The Birdwatcher’s Yearbook 2013
Edited by David Cromack
Now in its 32nd year is there any future for BYB in 2013? If I really had to ask that question I wouldn’t be having the privilege of reviewing the latest edition. The internet may well have revolutionised birding but it hasn’t replaced to have all the information you need at your fingertips and in one convenient place. I hope I’m not old but I am firmly in the pro-book camp. e-books are all well and good and I have a few fieldguides in this format that are very useful but when I’m ever lucky enough to find a rarity using the guide what do I do regarding submission of the record? Well if I’m at home it’s easy but if the bird was in Devon, who get the record? Easy, just flick to page 241 and I have everything I need.

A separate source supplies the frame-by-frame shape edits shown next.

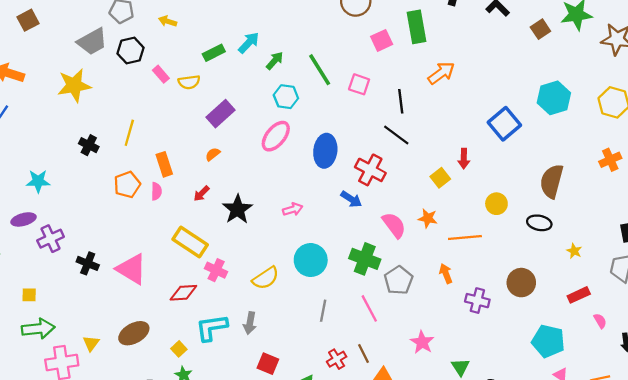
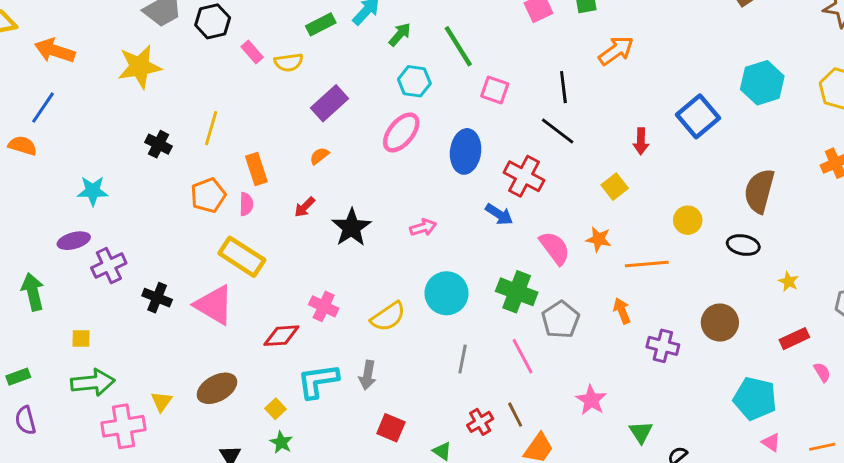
pink square: (359, 84) -> (495, 90), moved
red arrow: (464, 159) -> (641, 141), moved
yellow rectangle: (190, 242) -> (242, 257), moved

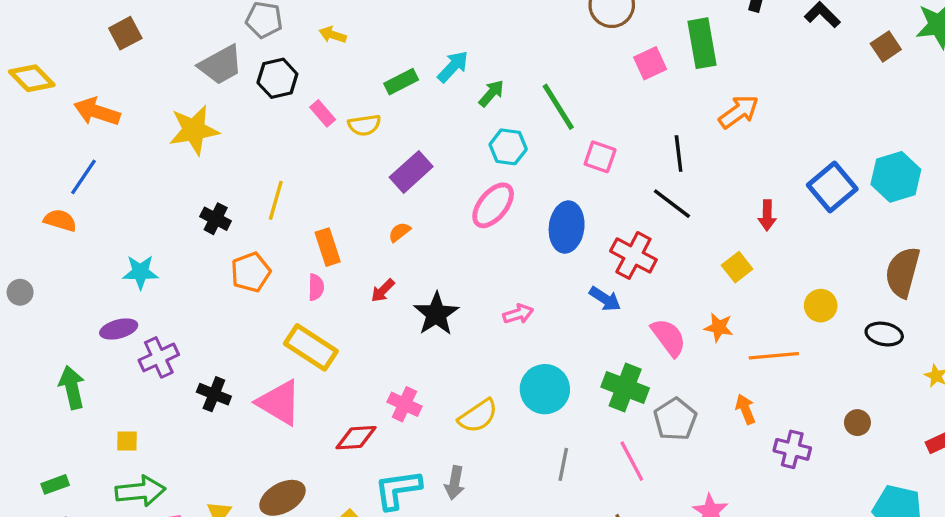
cyan hexagon: (762, 83) -> (896, 177), moved
orange pentagon: (208, 195) -> (251, 272), moved
brown circle: (720, 323) -> (857, 423), size x0.6

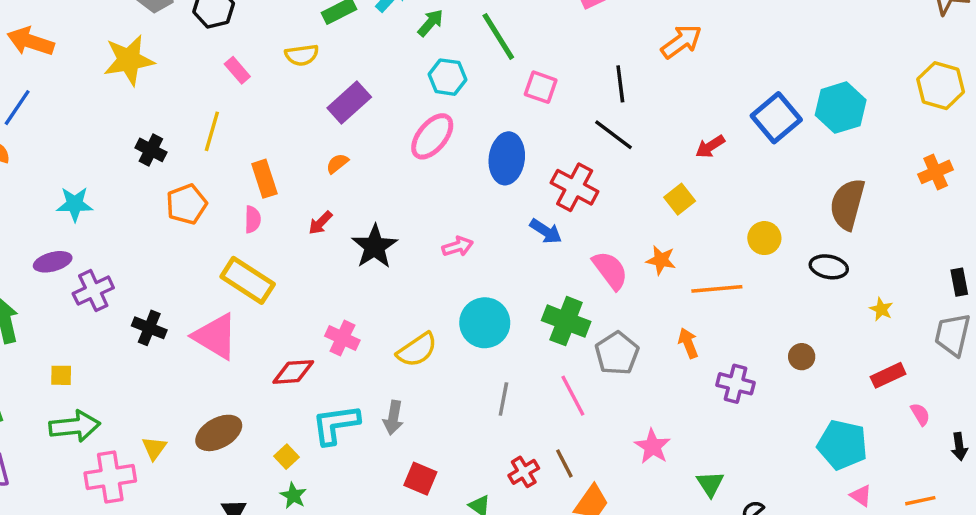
pink rectangle: (323, 113) -> (237, 70), moved
red arrow: (767, 215) -> (710, 147), turned 56

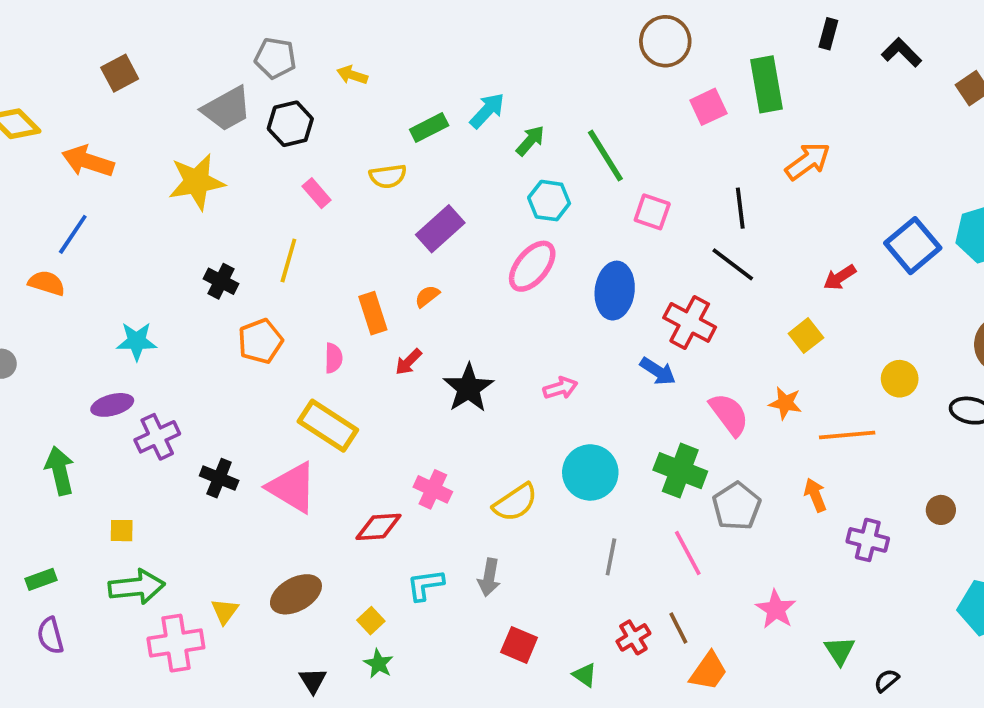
orange rectangle: (264, 179) -> (373, 313), moved
cyan L-shape: (336, 424) -> (425, 585), size x0.7

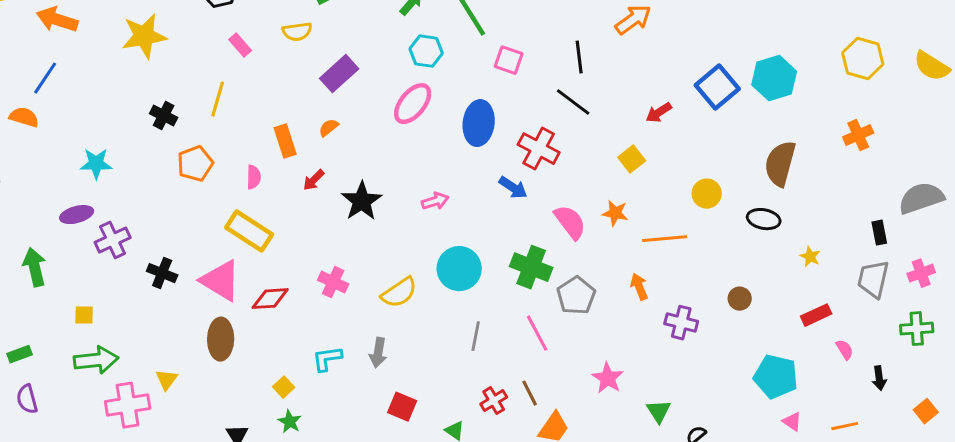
red diamond: (378, 527) -> (270, 299), moved
brown ellipse: (296, 594) -> (221, 339), moved, turned -60

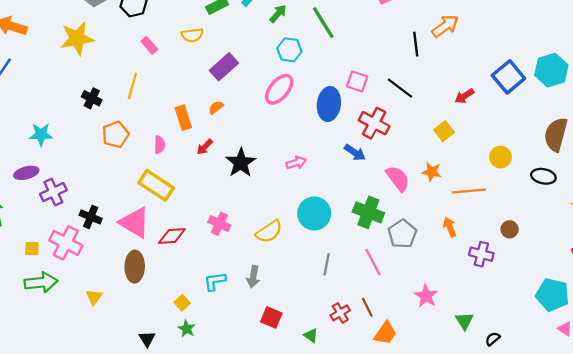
black line: (579, 57) -> (416, 44), moved
pink square: (509, 60) -> (357, 81), moved
brown circle: (740, 299) -> (510, 229), moved
pink cross: (128, 405) -> (66, 243), moved, turned 36

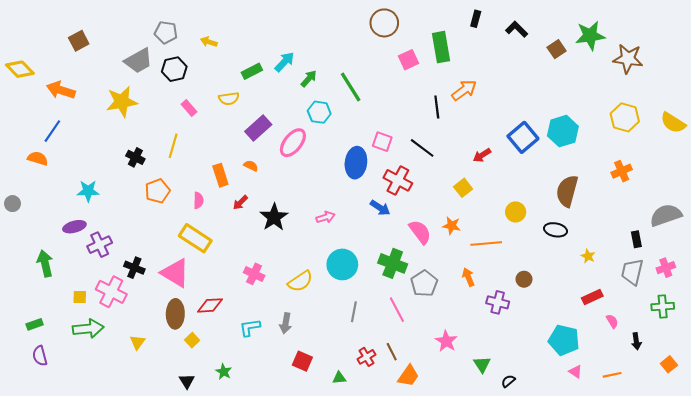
pink ellipse: (279, 89) -> (293, 143), moved
orange semicircle: (216, 107) -> (251, 166), turned 64
red diamond: (172, 236) -> (210, 305), moved
yellow square: (182, 303) -> (192, 340), moved
green triangle: (311, 335) -> (339, 378), turned -40

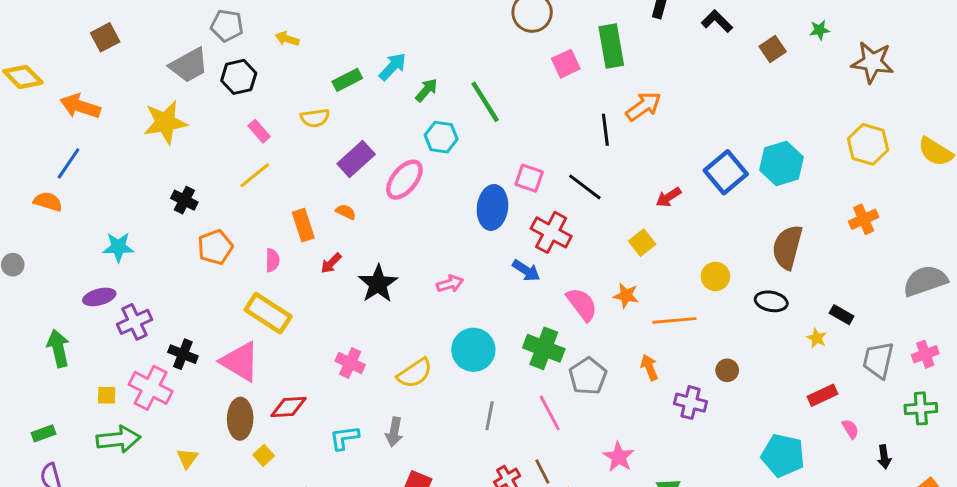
green star: (590, 36) -> (820, 30), size x0.5
yellow line: (173, 146) -> (255, 175), moved, turned 35
black rectangle: (636, 239) -> (842, 315), moved, turned -49

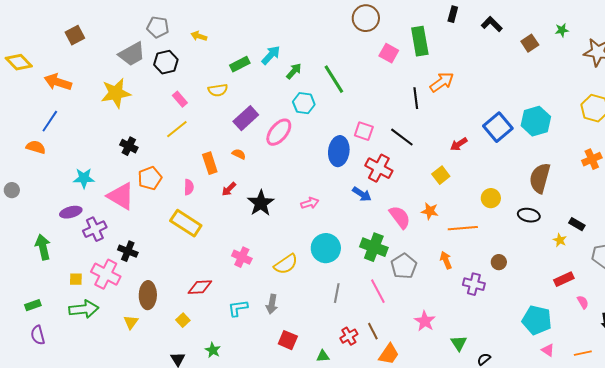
pink square: (566, 64) -> (389, 53), turned -36
pink triangle: (240, 362) -> (121, 196), moved
brown ellipse: (240, 419) -> (148, 295), moved

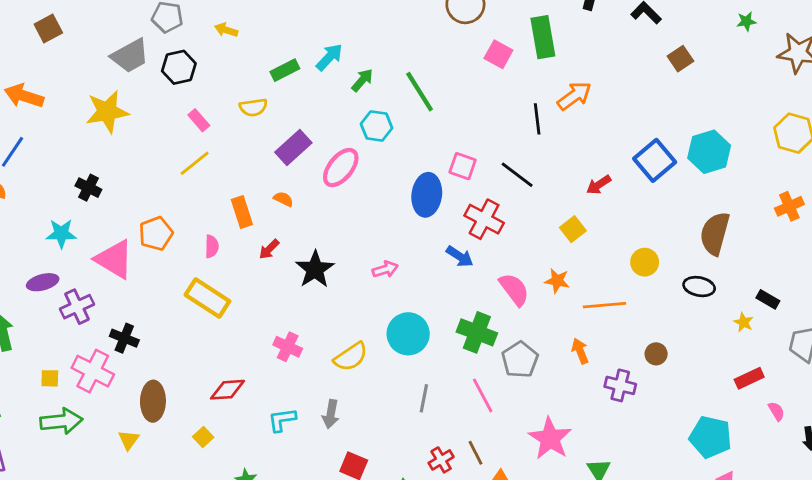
brown square: (530, 43) -> (680, 59), moved
black cross: (129, 146) -> (88, 188), moved
pink star: (425, 321) -> (550, 438), size x1.4

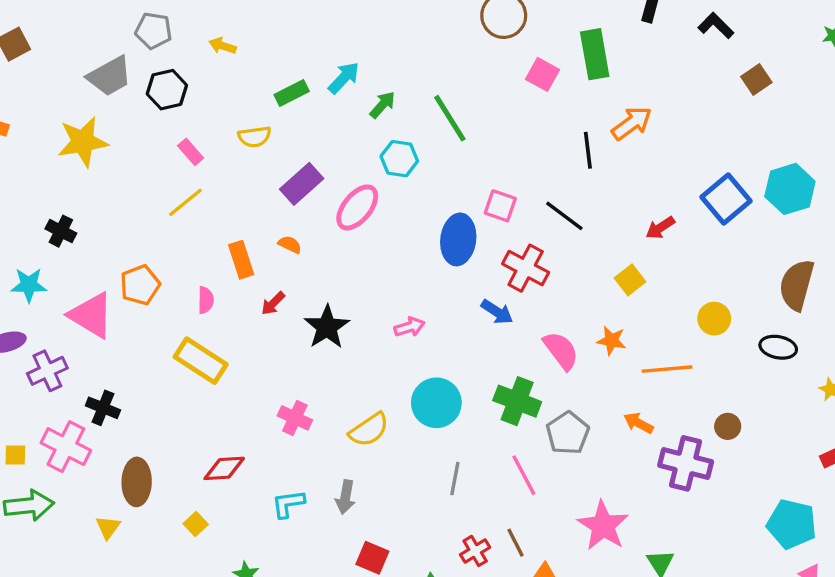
orange arrow: (580, 351) -> (638, 423), turned -40
purple cross: (620, 385) -> (686, 463), size x1.4

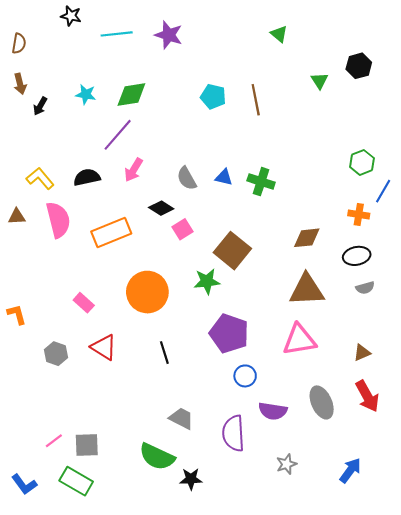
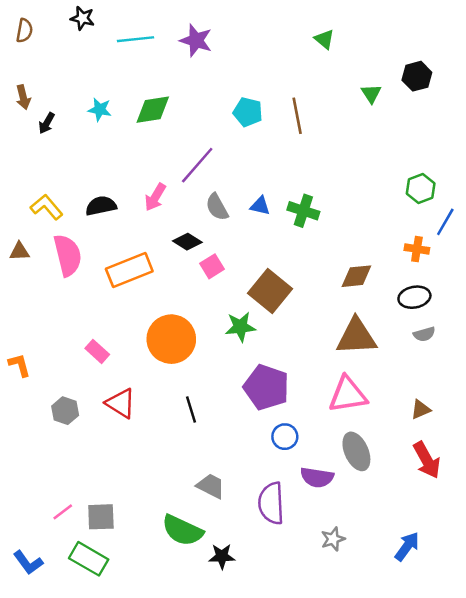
brown semicircle: (19, 43) -> (24, 31), moved
purple line: (118, 135) -> (197, 165), moved
gray ellipse: (322, 402) -> (356, 451), moved

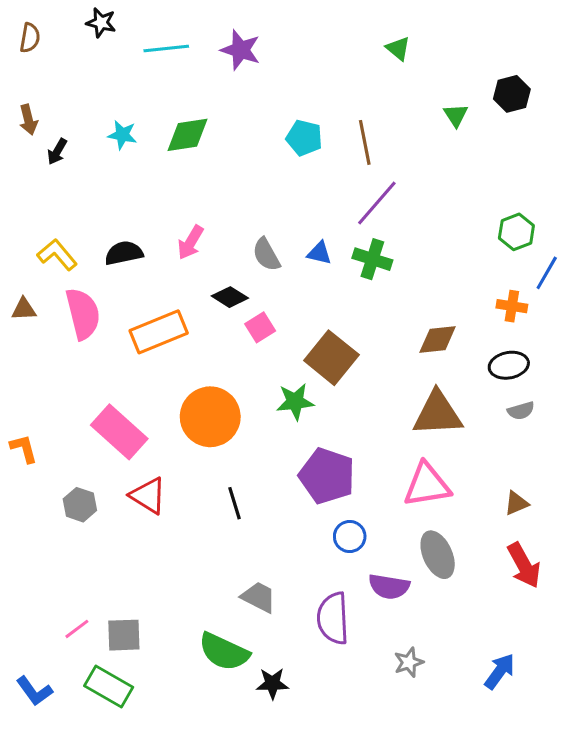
purple line: (197, 165) -> (377, 203), moved
pink rectangle: (97, 351) -> (119, 432), size x1.8

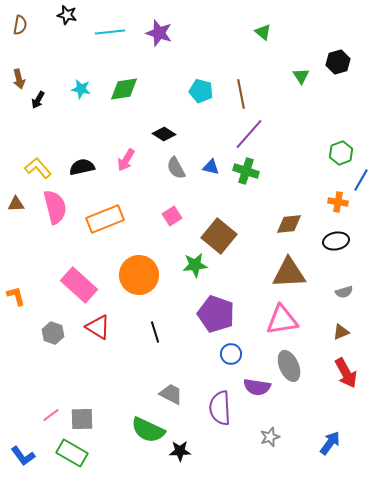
black diamond: (230, 297) -> (164, 134), moved
gray semicircle: (521, 411) -> (344, 292), moved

As usual BYB packs a lot on its 328 pages Starting with the features and our very own Mr Birdfair – Tim Appleton kicks things off with a look back at 24 years of Birdfair. We also get a summary on the BTO’s Cuckoo tracking programme and a look at the birding news headlines. There then follows a quick run through of 2012’s best bird books and a look at what’s hot on the internet.
Next follows the Diary, something I find extremely useful as I can quickly add species to a day, i.e. my first Swallow of the summer or a peak date for the emergence of the Hornet Moth which save me time looking for key dates to get out and about. The log sheets are similarly useful as you can build up a picture of what you see and more importantly when. There are up-to-date list for birds, the latest BOU update is included, and dragonflies but once again the butterfly list is woefully inadequate for anything other than the most regular of migrants.
The bulk of the book is made up of the directory, which includes details of just about every local national bird group/club in the UK as well as many international organisations, details of speakers, photographers, and equipment dealers – the works. Of great use are the tide and sunrise/sunset tables so you’ll never miss that killer photo of waders against a setting sun ever again. There is also a chapter on selected bird reserves but I guess this is by the nature of the book somewhat limited and the bit I use least.
All-in-all, I cannot praise the Birdwatcher’s Yearbook highly enough – long may it reign!